For those dealing with stress in the 21st century, some look to exercise, diet, religion, family, and friends to help unwind.
But what about coloring?
Currently on Amazon’s Top 100 book list are two tomes that fall under a surprising genre: adult coloring books. The artist who created both, Johanna Basford, said she first pitched the idea to her publishers before coloring as an adult was a trend. Her first book, “Secret Garden: An Inky Treasure Hunt and Coloring Book,” was published in 2013, has already sold 1.4 million copies, and is currently No. 2 on Amazon's Top 100 book list. Its sequel, “Enchanted Forest: An Inky Quest and Coloring Book,” is also a success, and she is currently working on a third.
Gizmodo.com asked Ms. Basford why she thinks adult coloring books are successful. She gave three reasons: coloring provides a creative outlet, it allows you to zone out, and it brings you back to a place of simplicity.
“A blank sheet of paper or an empty canvas can be daunting, but a coloring book acts as a bit of a buffer in this situation,” she told Gizmodo. “Chances are the last time you spent some time coloring you didn't have a mortgage, a horrible boss, or a worries about climate change.”
So is there truth to this? Psychologists have found that coloring does indeed have positive effects on participants’ mental health. In the early 20th century, psychologist Carl Jung experimented with the effects of coloring. He used mandalas, circular designs with concentric shapes that originated in India and are often used in meditation.
Today, coloring hits on another trend known as mindfulness, the act of being aware or conscious of what is going on around oneself. Psychologies magazine discusses author Mark Robert Waldman’s insight into mindfulness, and how active meditation allows individuals to focus on a simple, repetitive task.

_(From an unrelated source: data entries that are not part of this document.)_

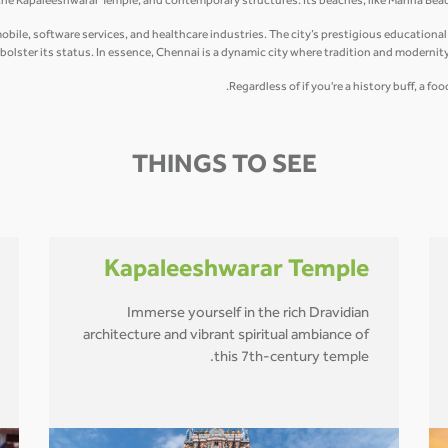
he Kapaleeshwarar Temple, and contemporary structures. Its beaches, like Marina Beach
le, software services, and healthcare industries. The city’s prestigious educational in
 bolster its status. In essence, Chennai is a dynamic city where tradition and modernity
Regardless of if you're a history buff, a f
THINGS TO SEE
Kapaleeshwarar Temple
Immerse yourself in the rich Dravidian
architecture and vibrant spiritual ambiance of
this 7th-century temple.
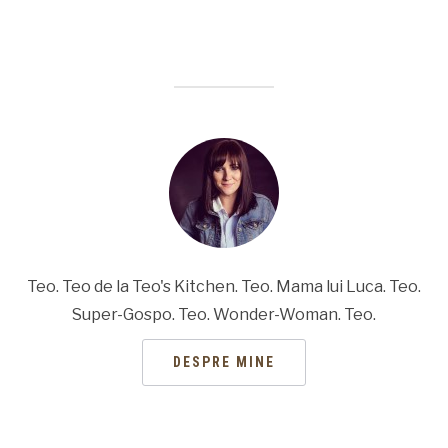
Teo. Teo de la Teo's Kitchen. Teo. Mama lui Luca. Teo.
Super-Gospo. Teo. Wonder-Woman. Teo.
DESPRE MINE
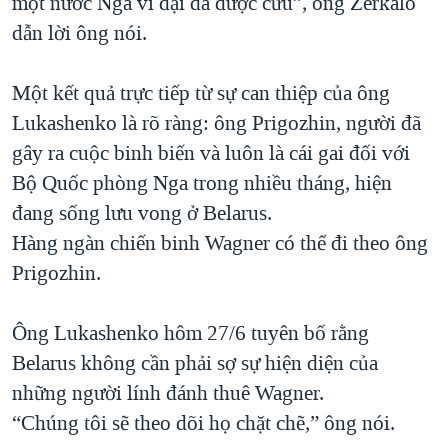
một nước Nga vĩ đại đã được cứu”, ông Zerkalo
dẫn lời ông nói.
Một kết quả trực tiếp từ sự can thiệp của ông
Lukashenko là rõ ràng: ông Prigozhin, người đã
gây ra cuộc binh biến và luôn là cái gai đối với
Bộ Quốc phòng Nga trong nhiều tháng, hiện
đang sống lưu vong ở Belarus.
Hàng ngàn chiến binh Wagner có thể đi theo ông
Prigozhin.
Ông Lukashenko hôm 27/6 tuyên bố rằng
Belarus không cần phải sợ sự hiện diện của
những người lính đánh thuê Wagner.
“Chúng tôi sẽ theo dõi họ chặt chẽ,” ông nói.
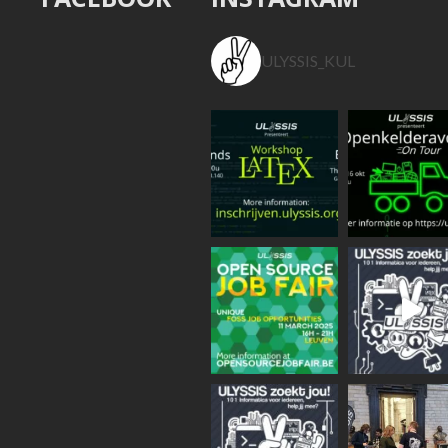
ULYSSIS_KUL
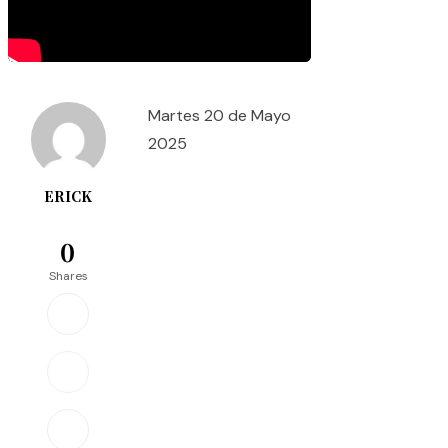
Martes 20 de Mayo
2025
ERICK
0
Shares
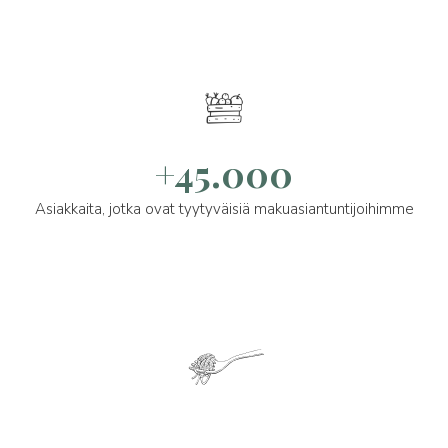
+45.000
Asiakkaita, jotka ovat tyytyväisiä makuasiantuntijoihimme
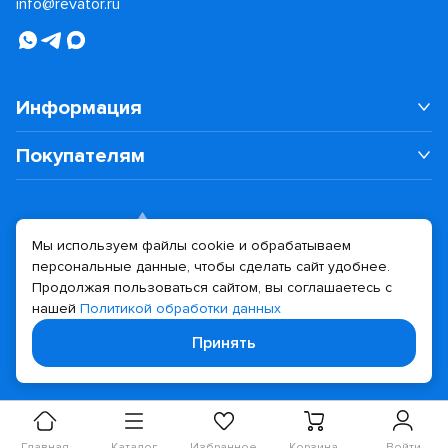
info@revator.ru
Информация
Покупателям
Мы используем файлы cookie и обрабатываем
персональные данные, чтобы сделать сайт удобнее.
Дизайн сайта
Разработка сайта
Продолжая пользоваться сайтом, вы соглашаетесь с
нашей
Политикой обработки данных
© 2026 Revator
Принять
Политика конфиденциальности
Главная
Каталог
Избранное
Корзина
Войти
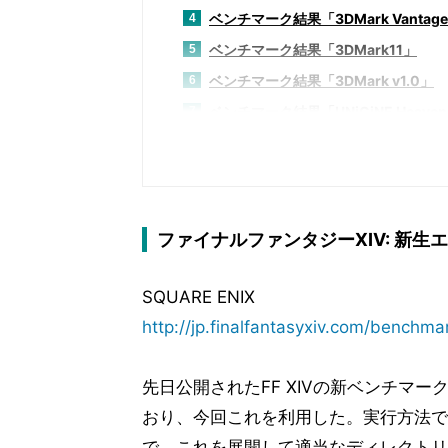
ベンチマーク結果「3DMark Vantag
4
ベンチマーク結果「3DMark11」
5
ベンチマーク結果「3DMark v1.0」
6
ベンチマーク結果「UNiGiNE Heaven P
7
ベンチマーク結果「Aliens vs Predator 
8
ベンチマーク結果「Battlefield 3」
9
ベンチマーク結果「F1 2012」
10
ベンチマーク結果「FF XIV:新生エ
11
ファイナルファンタジーXIV: 新生エ
ベンチマーク結果「Metro 2033」
12
SQUARE ENIX
ベンチマーク結果「Warhammer 40000: D
13
http://jp.finalfantasyxiv.com/benchma
ベンチマーク結果「消費電力測定」
14
考察とまとめ
15
先日公開されたFF XIVの新ベンチマーク。
おり、今回これを利用した。実行方法であ
で、これを展開して適当なディレクトリに置く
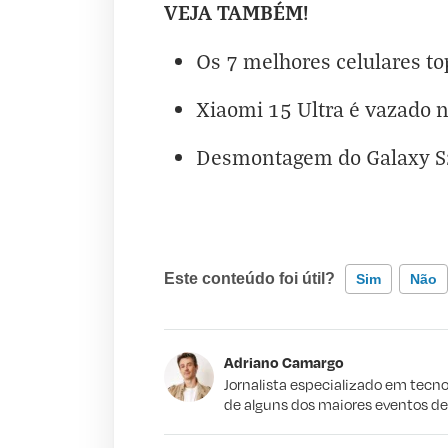
VEJA TAMBÉM!
Os 7 melhores celulares to
Xiaomi 15 Ultra é vazado 
Desmontagem do Galaxy S25
Este conteúdo foi útil?
Sim
Não
Este conteúdo contém informação incorr
Adriano Camargo
Este conteúdo não tem a informação qu
Jornalista especializado em tecno
de alguns dos maiores eventos d
Outro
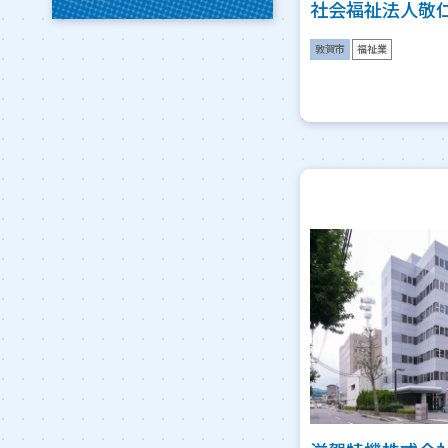
社会福祉法人敬
敦賀市
福祉業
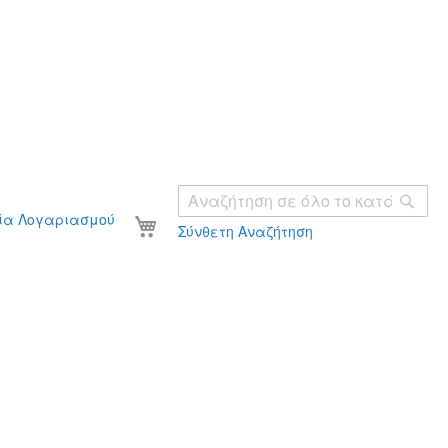
Ανα
Το καλάθι σας
ία Λογαριασμού
Σύνθετη Αναζήτηση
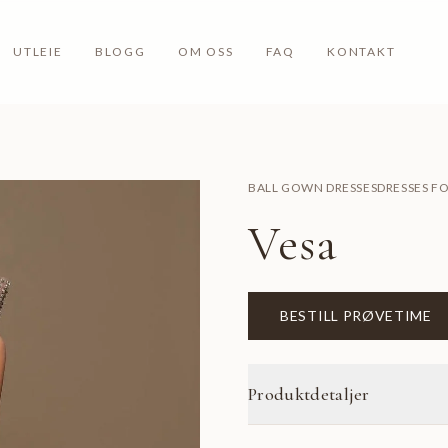
UTLEIE
BLOGG
OM OSS
FAQ
KONTAKT
BALL GOWN DRESSES
DRESSES F
Vesa
BESTILL PRØVETIME
Produktdetaljer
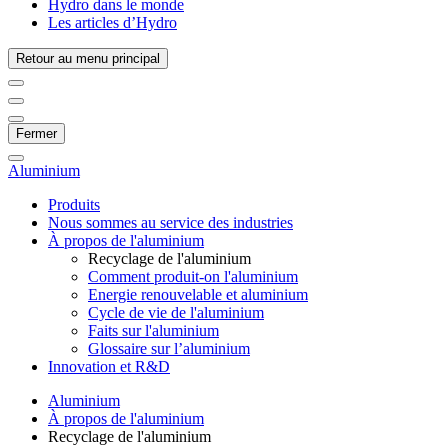
Hydro dans le monde
Les articles d’Hydro
Retour au menu principal
Fermer
Aluminium
Produits
Nous sommes au service des industries
À propos de l'aluminium
Recyclage de l'aluminium
Comment produit-on l'aluminium
Energie renouvelable et aluminium
Cycle de vie de l'aluminium
Faits sur l'aluminium
Glossaire sur l’aluminium
Innovation et R&D
Aluminium
À propos de l'aluminium
Recyclage de l'aluminium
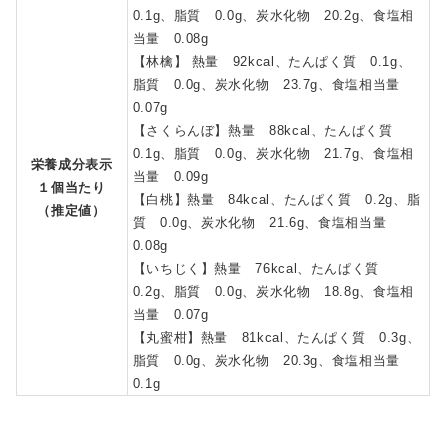
0.1g、脂質 0.0g、炭水化物 20.2g、食塩相
当量 0.08g
【林檎】 熱量 92kcal、たんぱく質 0.1g、
脂質 0.0g、炭水化物 23.7g、食塩相当量
0.07g
【さくらんぼ】熱量 88kcal、たんぱく質
0.1g、脂質 0.0g、炭水化物 21.7g、食塩相
栄養成分表示
当量 0.09g
１個当たり
【白桃】熱量 84kcal、たんぱく質 0.2g、脂
（推定値）
質 0.0g、炭水化物 21.6g、食塩相当量
0.08g
【いちじく】熱量 76kcal、たんぱく質
0.2g、脂質 0.0g、炭水化物 18.8g、食塩相
当量 0.07g
【丸蜜柑】熱量 81kcal、たんぱく質 0.3g、
脂質 0.0g、炭水化物 20.3g、食塩相当量
0.1g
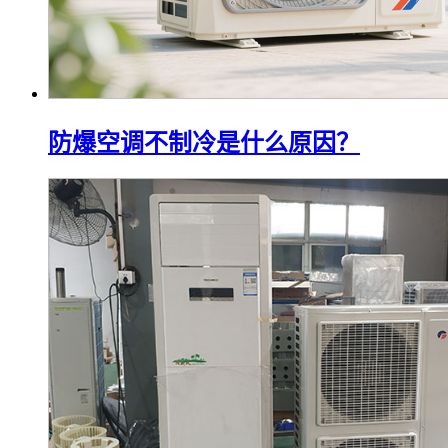
防爆空调不制冷是什么原因？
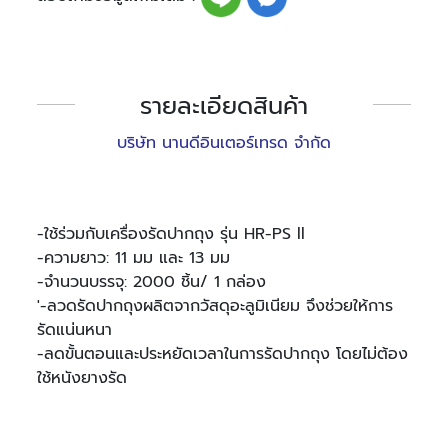
รายละเอียดสินค้า
บริษัท นานดีอินเตอร์เทรด จำกัด
-ใช้ร่วมกับเครื่องรัดปากถุง รุ่น HR-PS ll
-ความยาว: 11 มม และ 13 มม
-จำนวนบรรจุ: 2000 ชิ้น/ 1 กล่อง
'-ลวดรัดปากถุงผลิตจากวัสดุอะลูมิเนียม จึงช่วยให้การ
รัดแน่นหนา
-ลดขั้นตอนและประหยัดเวลาในการรัดปากถุง โดยไม่ต้อง
ใช้หนังยางรัด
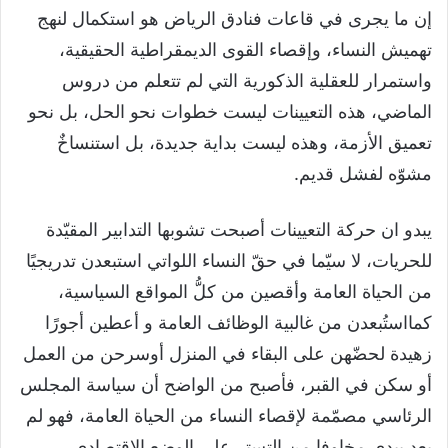
إن ما يجرى في قاعات فنادق الرياض هو استكمال لنهج
تهميش النساء، وإقصاء القوى الديمقراطية الحقيقية،
واستمرار للعقلية الذكورية التي لم تتعلم من دروس
الماضي، هذه التعيينات ليست خطوات نحو الحل، بل نحو
تعميق الأزمة، وهذه ليست بداية جديدة، بل استنساخٌ
مشوّه لفشل قديم.
يبدو ان حركة التعيينات أصبحت تشوبها التدابير المقيّدة
للحريات، لا سيّما في حقّ النساء اللواتي استبعدن تدريجيًا
من الحياة العامة وأقصين من كلُّ المواقع السياسية،
كمااستُبعدن من غالبية الوظائف العامة و أعطين أجورًا
زهيدة لحضّهن على البقاء في المنزل أوسرحن من العمل
أو سكن في القبر، فأصبح من الواضح أن سياسة المجلس
الرئاسي مصمّمة لإقصاء النساء من الحياة العامة، فهو لم
يعد يبدي مخاوفا من التستر على الوضع الاقتصادي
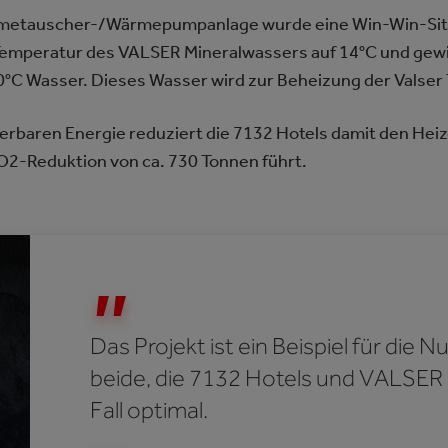
Wärmetauscher-/Wärmepumpanlage wurde eine Win-Win-Sit
emperatur des VALSER Mineralwassers auf 14°C und gew
°C Wasser. Dieses Wasser wird zur Beheizung der Valse
erbaren Energie reduziert die 7132 Hotels damit den Hei
 CO2-Reduktion von ca. 730 Tonnen führt.
Das Projekt ist ein Beispiel für die 
beide, die 7132 Hotels und VALSER
Fall optimal.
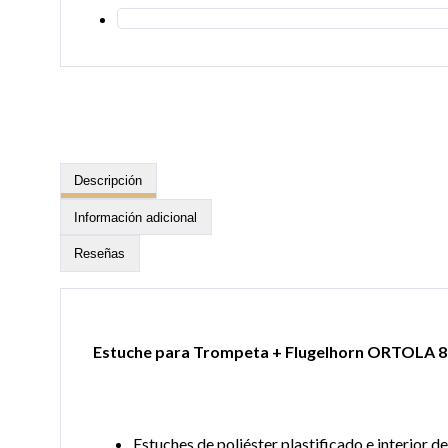
Descripción
Información adicional
Reseñas
Estuche para Trompeta + Flugelhorn ORTOLA 
Estuches de poliéster plastificado e interior de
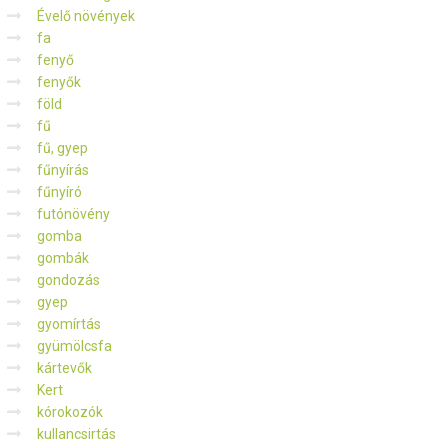
Évelő növények
fa
fenyő
fenyők
föld
fű
fű, gyep
fűnyírás
fűnyíró
futónövény
gomba
gombák
gondozás
gyep
gyomírtás
gyümölcsfa
kártevők
Kert
kórokozók
kullancsirtás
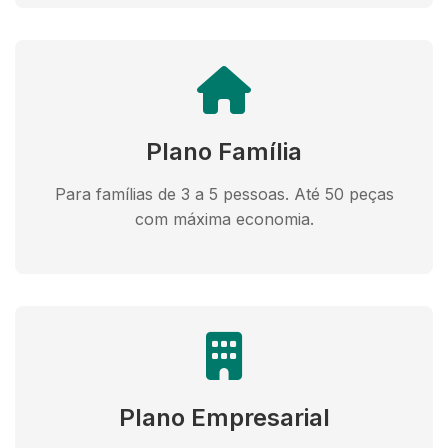
Plano Família
Para famílias de 3 a 5 pessoas. Até 50 peças
com máxima economia.
Plano Empresarial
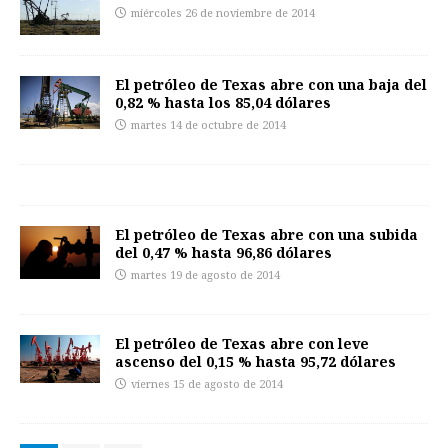
miércoles 26 de noviembre de 2014
El petróleo de Texas abre con una baja del
0,82 % hasta los 85,04 dólares
martes 14 de octubre de 2014
El petróleo de Texas abre con una subida
del 0,47 % hasta 96,86 dólares
martes 19 de agosto de 2014
El petróleo de Texas abre con leve
ascenso del 0,15 % hasta 95,72 dólares
viernes 15 de agosto de 2014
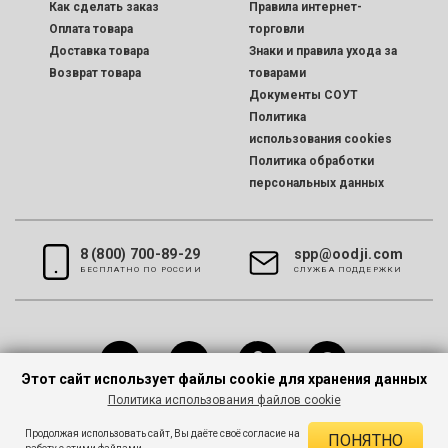
Как сделать заказ
Правила интернет-
Оплата товара
торговли
Доставка товара
Знаки и правила ухода за
Возврат товара
товарами
Документы СОУТ
Политика
использования cookies
Политика обработки
персональных данных
8 (800) 700-89-29
spp@oodji.com
БЕСПЛАТНО ПО РОССИИ
CЛУЖБА ПОДДЕРЖКИ
Этот сайт использует файлы cookie для хранения данных
Политика использования файлов cookie
Все права защищены © 2026 oodji
Продолжая использовать сайт, Вы даёте своё согласие на
ПОНЯТНО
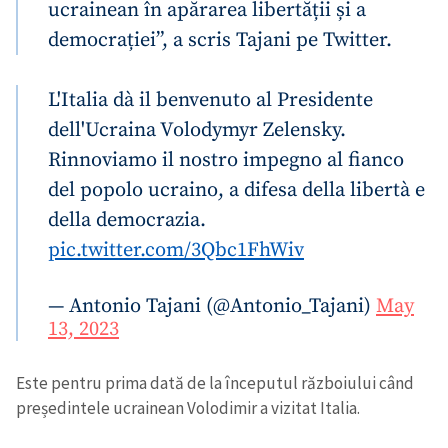
ucrainean în apărarea libertății și a
democrației”, a scris Tajani pe Twitter.
L'Italia dà il benvenuto al Presidente
dell'Ucraina Volodymyr Zelensky.
Rinnoviamo il nostro impegno al fianco
del popolo ucraino, a difesa della libertà e
della democrazia.
pic.twitter.com/3Qbc1FhWiv
— Antonio Tajani (@Antonio_Tajani)
May
13, 2023
Trimite o informație
Despre ZdG
Este pentru prima dată de la începutul războiului când
in English
на русском
președintele ucrainean Volodimir a vizitat Italia.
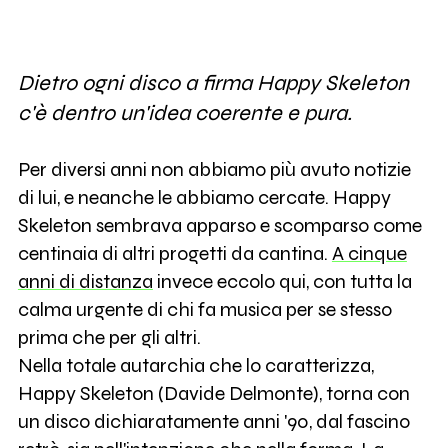
Dietro ogni disco a firma Happy Skeleton
c'è dentro un'idea coerente e pura.
Per diversi anni non abbiamo più avuto notizie
di lui, e neanche le abbiamo cercate. Happy
Skeleton sembrava apparso e scomparso come
centinaia di altri progetti da cantina.
A cinque
anni di distanza
invece eccolo qui, con tutta la
calma urgente di chi fa musica per se stesso
prima che per gli altri.
Nella totale autarchia che lo caratterizza,
Happy Skeleton (Davide Delmonte), torna con
un disco dichiaratamente anni '90, dal fascino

“Concentrating this way replaces negative thoughts and creates a state of peace, and many people who have a difficult time with concentrative meditation can find this easier. This gentle activity where you choose the colors to create your picture and the repetitive action of coloring it in focuses the brain on the present, blocking out any intrusive thoughts,” the article explains.
Studies have also found a positive link between creativity and productivity in adults. A study at San Francisco State University found that those who partake in creative activities outside of work are better at dealing with stress than those who do not. The study also found that work performance improves.
“I recommend it as a relaxation technique,” psychologist Antoni Martínez told The Huffington Post. “We can use it to enter into a more creative, freer state ... I recommend it in a quiet environment, even with chill music. Let the color and the lines flow.”